We can see that using the direct update has a performance advantage over the previous version, but in this case because we’re not actually changing anything on this record by the time we get to the MINIMAL_UPDATES
version, that is faster again. The performance advantage you see with MINIMAL_UPDATES
will vary depending on if SQL 4 CDS can eliminate the update entirely because there are no changes in any of the fields, or if there is a plugin which no longer runs because its trigger field is not updated.
Activity Updates & Deletes
One of the more awkward data types to work with in Dataverse are activities – they share a common activitypointer
table which you can read from, but any inserts, updates or deletes need to be written to target the individual table for the specific activity type, e.g. email
or phonecall
.
In this version you can now delete activities or update them using the activitypointer
table directly. For example, you could free up some storage space by deleting old activities:
DELETE activitypointer WHERE createdon > DATEADD(year, -1, GETDATE())
or you could reassign them:
UPDATE activitypointer SET ownerid = CURRENT_USER WHERE regardingobjectid = '<guid>'
Both of these would previously have required you to write multiple copies of the same query, one for each activity type table. Now SQL 4 CDS can automatically determine the type of each activity record it needs to update or delete and construct its request appropriately.
You can also do the same with sharing or unsharing activity records via the principalobjectaccess
table.
Other Improvements
NEWID()
SQL 4 CDS now supports the NEWID()
method to generate a random guid.

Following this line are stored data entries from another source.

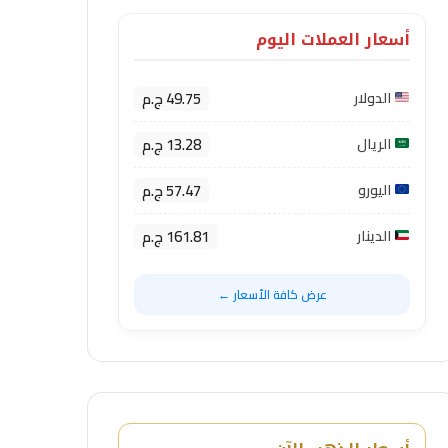
أسعار العملات اليوم
49.75 ج.م
الدولار
13.28 ج.م
الريال
57.47 ج.م
اليورو
161.81 ج.م
الدينار
عرض كافة الأسعار ←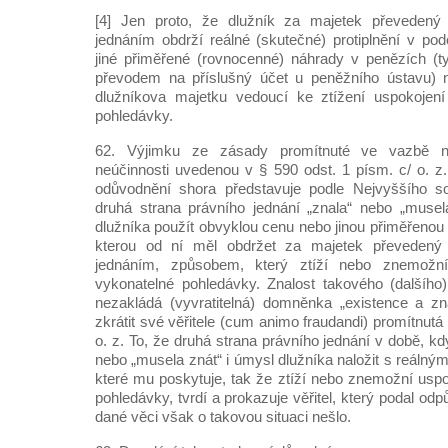
[4] Jen proto, že dlužník za majetek převeden
jednáním obdrží reálné (skutečné) protiplnění v p
jiné přiměřené (rovnocenné) náhrady v penězích (t
převodem na příslušný účet u peněžního ústavu) 
dlužníkova majetku vedoucí ke ztížení uspokojení 
pohledávky.
62. Výjimku ze zásady promítnuté ve vazbě n
neúčinnosti uvedenou v § 590 odst. 1 písm. c/ o. z.
odůvodnění shora představuje podle Nejvyššího so
druhá strana právního jednání „znala“ nebo „musel
dlužníka použít obvyklou cenu nebo jinou přiměřenou
kterou od ní měl obdržet za majetek převeden
jednáním, způsobem, který ztíží nebo znemožní 
vykonatelné pohledávky. Znalost takového (dalšího
nezakládá (vyvratitelná) domněnka „existence a zn
zkrátit své věřitele (cum animo fraudandi) promítnutá
o. z. To, že druhá strana právního jednání v době, kdy 
nebo „musela znát“ i úmysl dlužníka naložit s reálný
které mu poskytuje, tak že ztíží nebo znemožní uspo
pohledávky, tvrdí a prokazuje věřitel, který podal od
dané věci však o takovou situaci nešlo.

The old guidance on avoiding using this when inserting new records still stands – allow Dataverse to generate the ID of a new record for you and use the @@IDENTITY
function to get its ID afterwards if you need it. However, this function can be useful if you need to get a random sample of records:
SELECT TOP 10 * FROM account ORDER BY NEWID()
Stored Procedure & Function Parameters
The rules for what Dataverse messages you can call as a stored procedure or table-valued function have been relaxed. You can now invoke a message that return entities without a defined schema, or collections of other .NET types. As an example you can find out what language packs are installed using:
SELECT LocaleId FROM RetrieveAvailableLanguages()
as the LocaleId
property on the RetrieveAvailableLanguagesResponse
class is now available as a column in the result set.

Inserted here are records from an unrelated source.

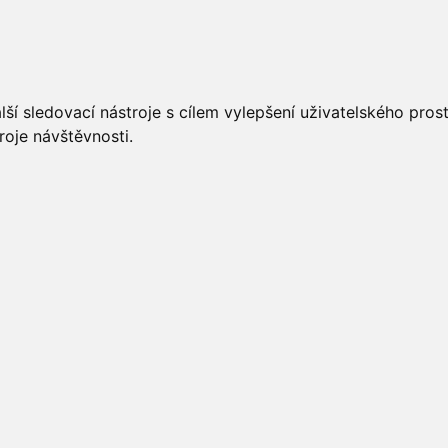
UÁLNĚ
ÚŘEDNÍ DESKA
OBECNÍ ÚŘAD
O OBCI
ší sledovací nástroje s cílem vylepšení uživatelského pro
roje návštěvnosti.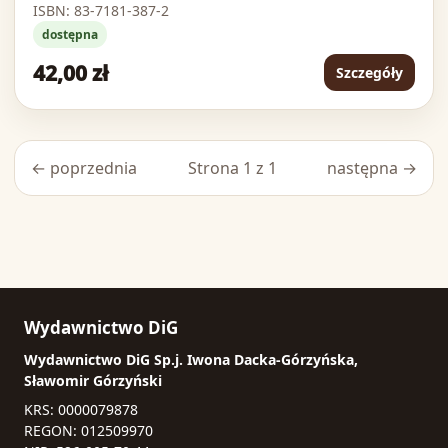
ISBN: 83-7181-387-2
dostępna
42,00 zł
Szczegóły
← poprzednia
Strona 1 z 1
następna →
Wydawnictwo DiG
Wydawnictwo DiG Sp.j. Iwona Dacka-Górzyńska,
Sławomir Górzyński
KRS: 0000079878
REGON: 012509970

Date Functions & Conversions
The DATEADD
, DATEPART
and DATEDIFF
functions have all been overhauled to give better compatibility with SQL Server. They now support fractional seconds and respond appropriately to different data types such as datetime
, datetime2
, datetimeoffset
etc. You can now also use the DATETRUNC
function as a simpler way to manipulate dates to get the 1st day of the year or month for example:
SELECT DATETRUNC(month, createdon) FROM account
vs
SELECT DATEADD(month, DATEDIFF(month, createdon, 0), 0) FROM account
The conversion from string date to datetime data now also respects your SET DATEFORMAT
setting. The default date format is mdy
for compatibility with SQL Server and TDS Endpoint, but you can change it if you need more control:
SELECT CONVERT(datetime, '01/02/03'); SET DATEFORMAT dmy; SELECT CONVERT(datetime, '01/02/03');
produces
2003-01-02 00:00:00.000 2003-02-01 00:00:00.000
Hopefully you’re using unambiguous ISO-standard date formats, but if not this might help you avoid some unexpected results!